By default the Munge daemon runs with two threads, but a higher thread count can improve its throughput. For high throughput support, the Munge daemon should start with ten threads

OpenUCX

https://github.com/openucx/ucx/releases

yum install numactl numactl-libs numactl-devel

export LD_LIBRARY_PATH=/usr/local/cuda-10.0/lib64\
                     ${LD_LIBRARY_PATH:+:${LD_LIBRARY_PATH}}

./contrib/configure-release  --prefix=$PWD/install --with-cuda=/usr/local/cuda/

rpmbuild -bb --define "configure_options --enable-optimizations --with-cuda=/usr/local/cuda" ucx-1.4.0/ucx.spec

PMIx

Build PMIx RPM Package

Install PMIx dependencies

$ yum install libtool libevent-devel

Download the latest stable version of PMIx

$ wget https://github.com/pmix/pmix/releases/download/v3.0.2/pmix-3.0.2.tar.bz2

Build PMIx package from PMIx source.

$ ./configure --with-munge=/usr --with-munge-libdir=/usr
$ rpmbuild -tb --clean --define "configure_options --with-munge=/usr" pmix-3.0.2.tar.bz2

Note

PMIx script seems to support C11 features but will require gcc 4.9+

Create PMIx directory in parallel file system and move RPM files.

$ mkdir -p /utils/pmix
$ mv rpmbuild/ /utils/pmix/

Install PMIx from RPM.

$ rpm -ivh /utils/pmix/rpmbuild/RPMS/x86_64/pmix-3.0.2-1.el7.x86_64.rpm

Checking PMIx installation

$ grep PMIX_VERSION /usr/include/pmix_version.h

#define PMIX_VERSION_MAJOR 3L
#define PMIX_VERSION_MINOR 0L
#define PMIX_VERSION_RELEASE 2L

Slurm

Build SLURM RPM Package

Install SLURM and its plugins dependencies (See. Plugins Dependencies)
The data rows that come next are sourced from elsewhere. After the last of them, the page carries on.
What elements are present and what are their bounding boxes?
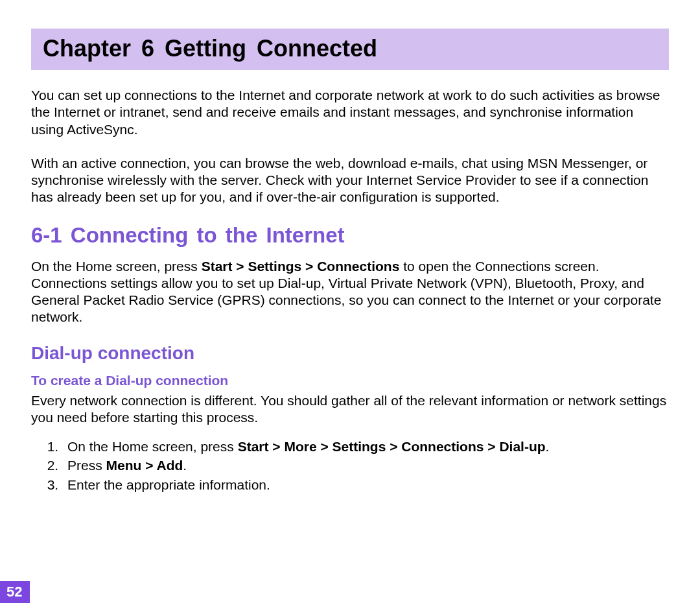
chapter-banner: Chapter 6 Getting Connected [31, 29, 669, 70]
chapter-title: Chapter 6 Getting Connected [43, 35, 377, 62]
section-para-pre: On the Home screen, press [31, 259, 202, 274]
step2-bold: Menu > Add [106, 458, 183, 473]
subsection-heading: Dial-up connection [31, 343, 669, 364]
step-3: Enter the appropriate information. [62, 476, 669, 494]
page-number: 52 [0, 581, 30, 603]
step-1: On the Home screen, press Start > More >… [62, 438, 669, 456]
subsub-paragraph: Every network connection is different. Y… [31, 392, 669, 427]
intro-paragraph-1: You can set up connections to the Intern… [31, 87, 669, 138]
steps-list: On the Home screen, press Start > More >… [31, 438, 669, 494]
step2-pre: Press [67, 458, 106, 473]
subsub-heading: To create a Dial-up connection [31, 373, 669, 388]
section-heading: 6-1 Connecting to the Internet [31, 223, 669, 248]
section-para-bold: Start > Settings > Connections [202, 259, 400, 274]
step2-post: . [183, 458, 187, 473]
section-paragraph: On the Home screen, press Start > Settin… [31, 258, 669, 326]
intro-paragraph-2: With an active connection, you can brows… [31, 155, 669, 206]
step1-pre: On the Home screen, press [67, 439, 238, 454]
step1-post: . [546, 439, 550, 454]
step-2: Press Menu > Add. [62, 456, 669, 475]
step1-bold: Start > More > Settings > Connections > … [238, 439, 546, 454]
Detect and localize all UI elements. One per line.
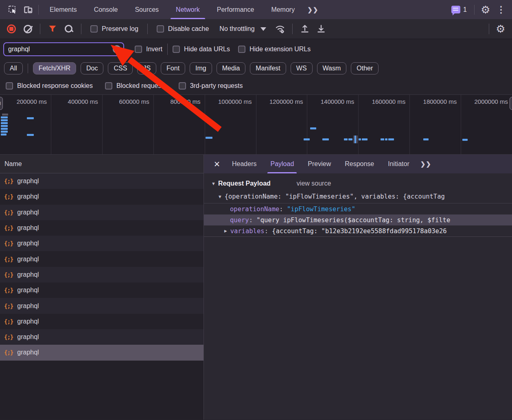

$ yum install readline-devel perl-ExtUtils-MakeMaker pam-devel hwloc-devel freeipmi-devel lua-devel mysql-devel libssh2-devel

Download the latest stable version of SLURM

$ wget https://download.schedmd.com/slurm/slurm-18.08.3.tar.bz2

Build SLURM package from SLURM source with PMIx.

$ rpmbuild -tb --clean slurm-18.08.3.tar.bz2
$ rpmbuild -bb --clean --define "configure_options --with-ucx" slurm.spec

Create SLURM directory in parallel file system and move RPM files.

$ mkdir -p /utils/slurm
$ mv rpmbuild/ /utils/slurm/

Install Slurm

Create slurm user and group.

$ groupadd slurm -g 2001
$ useradd --system slurm -u 2001 -g slurm -s /bin/nologin --no-create-home

Install SLURM and its plugins dependencies (See. Plugins Dependencies)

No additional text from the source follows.